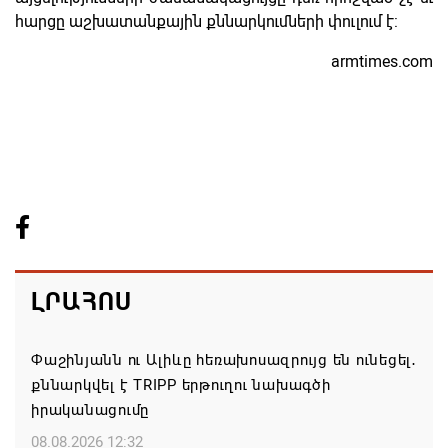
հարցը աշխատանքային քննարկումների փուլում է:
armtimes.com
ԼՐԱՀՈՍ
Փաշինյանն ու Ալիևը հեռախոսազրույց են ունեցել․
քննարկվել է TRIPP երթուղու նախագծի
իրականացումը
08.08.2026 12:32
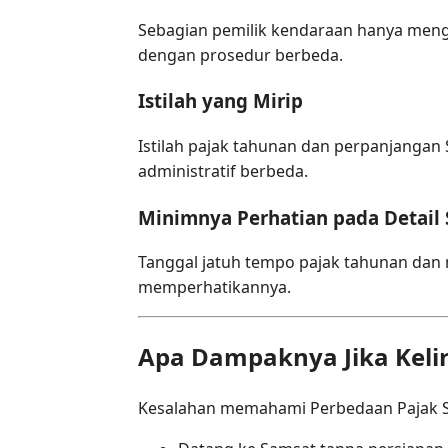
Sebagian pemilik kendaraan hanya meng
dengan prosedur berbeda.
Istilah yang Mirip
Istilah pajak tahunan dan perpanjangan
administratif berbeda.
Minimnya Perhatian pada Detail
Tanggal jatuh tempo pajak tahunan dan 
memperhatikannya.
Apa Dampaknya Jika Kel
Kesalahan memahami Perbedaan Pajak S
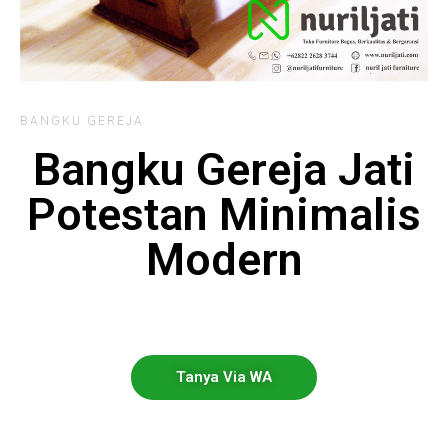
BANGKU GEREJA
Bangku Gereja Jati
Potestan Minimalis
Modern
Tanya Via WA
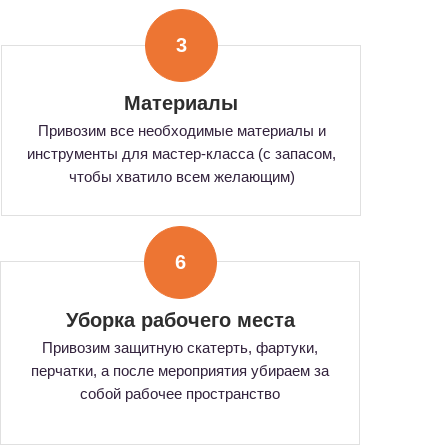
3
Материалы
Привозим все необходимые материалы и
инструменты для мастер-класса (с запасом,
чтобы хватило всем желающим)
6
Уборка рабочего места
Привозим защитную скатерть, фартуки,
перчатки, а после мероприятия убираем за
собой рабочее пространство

──────────────────────────────

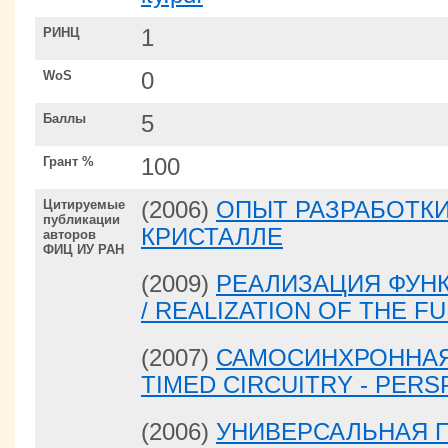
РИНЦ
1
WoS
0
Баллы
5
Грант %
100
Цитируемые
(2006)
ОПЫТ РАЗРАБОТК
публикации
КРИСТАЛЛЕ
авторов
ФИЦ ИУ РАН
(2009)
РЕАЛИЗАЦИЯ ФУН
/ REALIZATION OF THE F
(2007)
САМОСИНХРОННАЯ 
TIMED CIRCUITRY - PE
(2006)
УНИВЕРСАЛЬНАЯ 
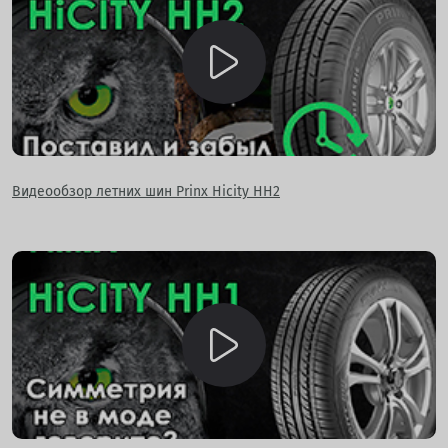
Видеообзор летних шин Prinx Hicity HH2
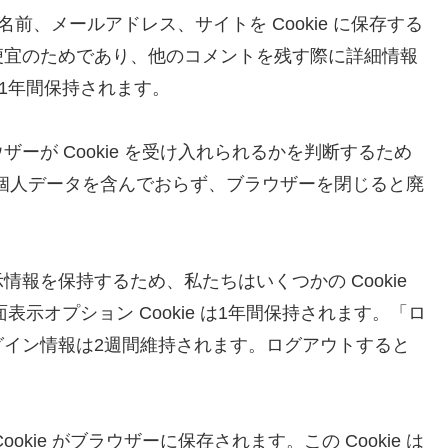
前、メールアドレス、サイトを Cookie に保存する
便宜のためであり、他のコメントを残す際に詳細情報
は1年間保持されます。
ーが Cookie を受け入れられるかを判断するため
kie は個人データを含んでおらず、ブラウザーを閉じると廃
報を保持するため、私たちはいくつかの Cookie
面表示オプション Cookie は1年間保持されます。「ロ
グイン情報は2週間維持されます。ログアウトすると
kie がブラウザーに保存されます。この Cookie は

──────────────────────────────

Task details = Go through the records above and, whenever a line includes the word "Привозим", copy it.

Output for this exercise =
Привозим все необходимые материалы и
Привозим защитную скатерть, фартуки,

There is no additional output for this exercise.